Leitura estrita (posição minoritária): defende manter o prestador de eFX apenas como intermediário, sem ser considerado o recebedor final, para evitar confusão com o papel de subcredenciador no ecossistema de pagamentos e preservar a distinção funcional entre as diferentes camadas do SPB (Sistema de Pagamentos Brasileiro).
5 - Gift cards (intermediários domésticos)
Fora do eFX (posição majoritária): entende que a compra de gift cards em reais constitui uma operação doméstica, portanto, fora do escopo do eFX. Nesse modelo, a remessa do distribuidor ao parceiro estrangeiro deve ocorrer por meio de operação de câmbio própria, e não dentro do fluxo do eFX.
- Fundamento jurídico: prevalece a natureza de agenciamento ou distribuição, em que o distribuidor atua apenas como intermediário comercial. A remessa do distribuidor configura uma operação típica de câmbio, não uma transferência internacional no conceito do art. 49 da Res. BCB nº 277.
- Fundamento mercadológico: evita atrito no varejo físico, preservando a simplicidade da experiência de compra e reduzindo a necessidade de controles adicionais sobre o comércio presencial.
Dentro como funding (posição minoritária): propõe que o gift card possa ser reconhecido como meio de entrega de reais no contexto do eFX, nos termos do art. 54-A. Nesse caso, o emissor ou comerciante do cartão deveria observar as obrigações de KYC/PLD-FT e manter uma trilha de auditoria completa, assegurando a rastreabilidade e o controle das operações.
Conclusão: síntese dos pontos de divergência
- BaaS × eFX: há uma tendência predominante à separação de regimes, reconhecendo que o eFX possui natureza cambial própria. Onde houver parceria entre prestadores, defende-se que o licenciado mantenha integralmente a execução regulatória, bem como a governança técnica e contratual (com auditorias e SLAs robustos).
- Meios internacionais: o consenso parcial aponta para a manutenção de câmbio e CNR como trilhas preferenciais de liquidação no curto prazo. A neutralidade tecnológica é vista como possível evolução futura, condicionada a mecanismos de segregação de recursos, rastreabilidade on-chain e reporte regulatório adequado.

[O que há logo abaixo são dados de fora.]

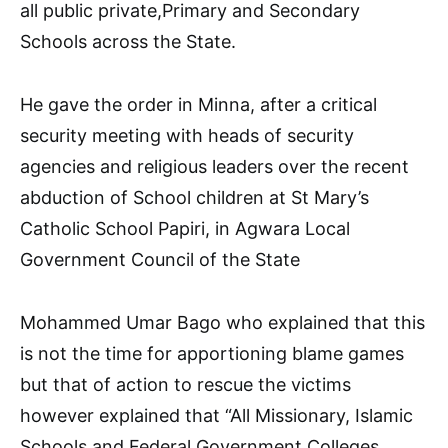
all public private,Primary and Secondary
Schools across the State.
He gave the order in Minna, after a critical
security meeting with heads of security
agencies and religious leaders over the recent
abduction of School children at St Mary’s
Catholic School Papiri, in Agwara Local
Government Council of the State
Mohammed Umar Bago who explained that this
is not the time for apportioning blame games
but that of action to rescue the victims
however explained that “All Missionary, Islamic
Schools and Federal Government Colleges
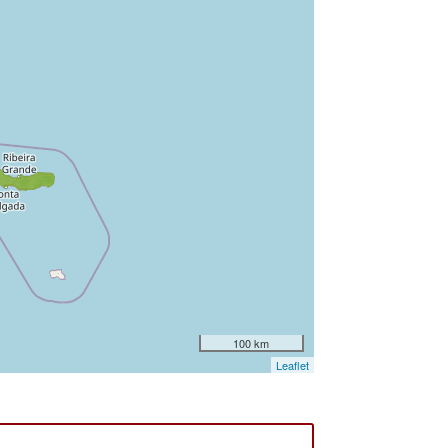
100 km
Leaflet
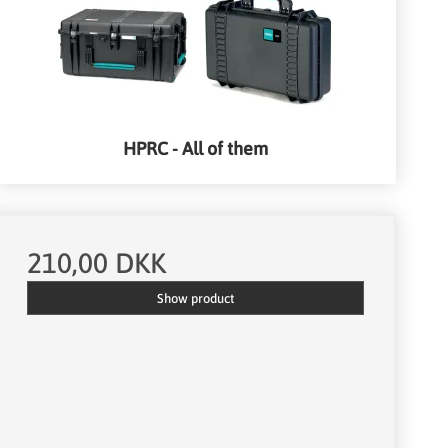
HPRC - All of them
210,00 DKK
Show product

- Transição com CNR: observa-se uma divisão. Uma parte do mercado defende a admissão condicionada do uso da CNR durante a transição (com controles, registros brutos e limites), enquanto outra parte entende que a minuta apenas reforça a vedação existente, sem prever exceções.

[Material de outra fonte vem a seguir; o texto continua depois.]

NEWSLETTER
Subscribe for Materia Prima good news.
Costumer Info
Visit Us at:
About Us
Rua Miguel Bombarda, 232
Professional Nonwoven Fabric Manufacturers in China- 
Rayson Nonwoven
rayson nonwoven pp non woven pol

- Usuário final no SPB: cresce a tendência de reconhecer o prestador como recebedor doméstico, para fins de documentação, rastreabilidade e reversões, sem comprometer a coerência dos arranjos de pagamento nem criar sobreposição com o papel do subcredenciador.
- Gift cards: o debate se divide entre dois caminhos tecnicamente defensáveis; (i) excluir o agenciamento doméstico do escopo do eFX, tratando a remessa do distribuidor como câmbio próprio, ou (ii) incluir o gift card como meio de funding, desde que haja KYC/PLD-FT rigoroso e auditoria no emissor/comerciante para garantir a rastreabilidade.